Eugen Knippel ist seit 2007 für Marketing und PR von Spiele-Publisher Ubisoft in Österreich verantwortlich. Erst noch als Junior Marketing Manager, seit April 2013 als Senior. Mit Computerwelt.at spricht er über die Entwicklung des aktuell 240 Mio. Euro schweren heimischen Games-Marktes, ob sich die Hersteller von Business-Software in punkto Gamification und Marketing an der Spiele-Branche ein Beispiel nehmen sollten und das Potenzial von Spielen, einen gesellschaftlichen Diskurs anzustoßen. [...]

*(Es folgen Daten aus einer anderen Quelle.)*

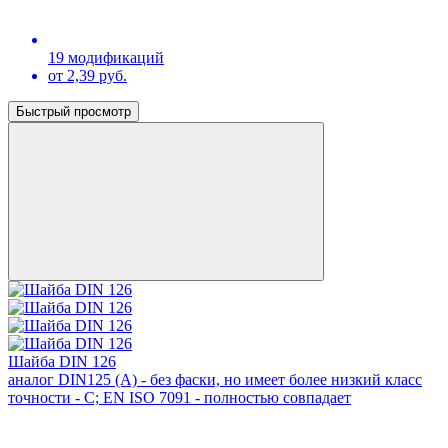
19 модификаций
от 2,39 руб.
Быстрый просмотр
Шайба DIN 126
аналог DIN125 (А) - без фаски, но имеет более низкий класс
точности - С; EN ISO 7091 - полностью совпадает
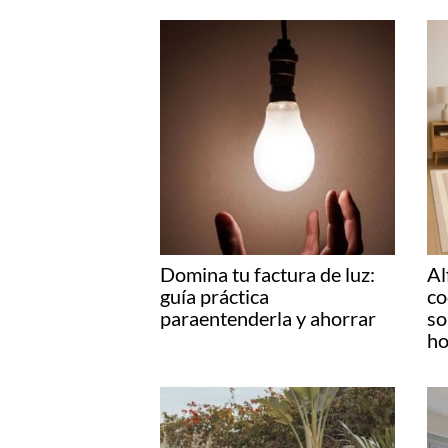
Domina tu factura de luz:
Al
guía práctica
co
paraentenderla y ahorrar
so
ho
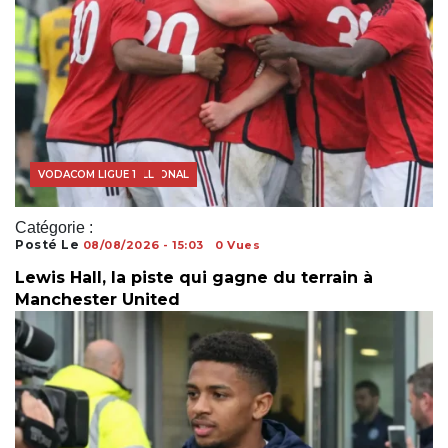
FOOTBALL INTERNATIONAL
MERCATO FOOTBALL
VODACOM LIGUE 1
Catégorie :
Posté Le
08/08/2026 - 15:03
0 Vues
Lewis Hall, la piste qui gagne du terrain à
Manchester United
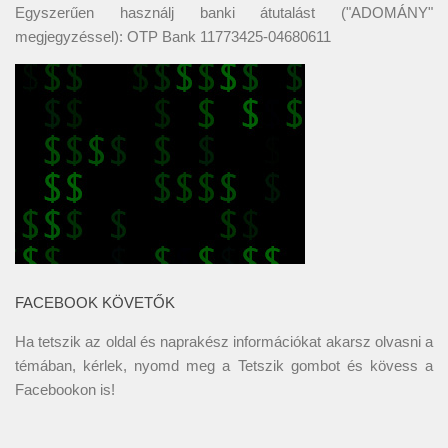
Egyszerűen használj banki átutalást ("ADOMÁNY"
megjegyzéssel): OTP Bank 11773425-04680611
FACEBOOK KÖVETŐK
Ha tetszik az oldal és naprakész információkat akarsz olvasni a
témában, kérlek, nyomd meg a Tetszik gombot és kövess a
Facebookon
is!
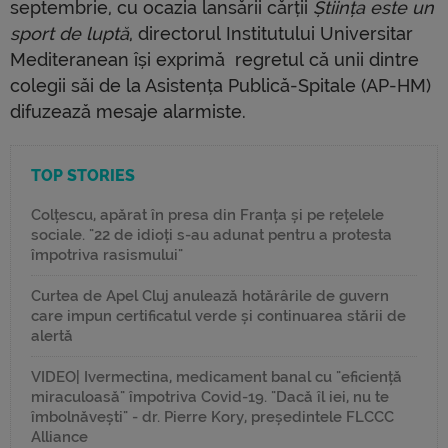
septembrie, cu ocazia lansării cărții
Știința este un
sport de luptă
, directorul Institutului Universitar
Mediteranean își exprimă regretul că unii dintre
colegii săi de la Asistența Publică-Spitale (AP-HM)
difuzează mesaje alarmiste.
TOP STORIES
Colțescu, apărat în presa din Franța și pe rețelele
sociale. "22 de idioți s-au adunat pentru a protesta
împotriva rasismului"
Curtea de Apel Cluj anulează hotărârile de guvern
care impun certificatul verde și continuarea stării de
alertă
VIDEO| Ivermectina, medicament banal cu "eficiență
miraculoasă" împotriva Covid-19. "Dacă îl iei, nu te
îmbolnăvești" - dr. Pierre Kory, președintele FLCCC
Alliance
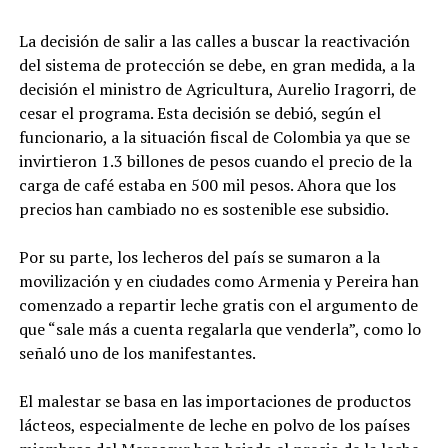
La decisión de salir a las calles a buscar la reactivación
del sistema de protección se debe, en gran medida, a la
decisión el ministro de Agricultura, Aurelio Iragorri, de
cesar el programa. Esta decisión se debió, según el
funcionario, a la situación fiscal de Colombia ya que se
invirtieron 1.3 billones de pesos cuando el precio de la
carga de café estaba en 500 mil pesos. Ahora que los
precios han cambiado no es sostenible ese subsidio.
Por su parte, los lecheros del país se sumaron a la
movilización y en ciudades como Armenia y Pereira han
comenzado a repartir leche gratis con el argumento de
que “sale más a cuenta regalarla que venderla”, como lo
señaló uno de los manifestantes.
El malestar se basa en las importaciones de productos
lácteos, especialmente de leche en polvo de los países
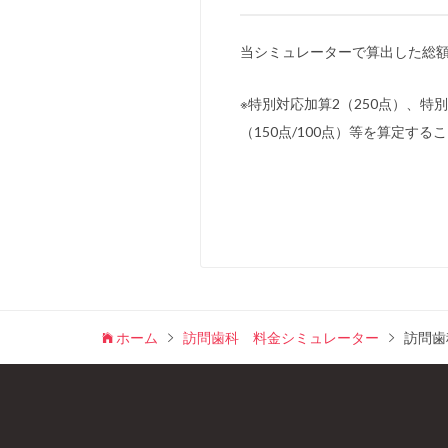
当シミュレーターで算出した総額
※特別対応加算2（250点）、特
（150点/100点）等を算定する
ホーム
訪問歯科 料金シミュレーター
訪問歯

Computerwelt.at: Herr Knippel , wie wird man Senior Marketing Manager eines Spiele-Publishers?
Eugen Knippel: Ich habe in Deutschland eine Ausbildung zum Werbekaufmann bei Ubisoft gemacht, on the job und mit Schulanteil. Gleich nach der Ausbildung kam ich nach Österreich. Das war eine tolle Möglichkeit. Das war 2007, ich war 22. Die Games-Branche verändert sich so schnell – damals war alles noch ein bisschen anders.
Was hat sich seitdem verändert? Ist die Branche professioneller geworden?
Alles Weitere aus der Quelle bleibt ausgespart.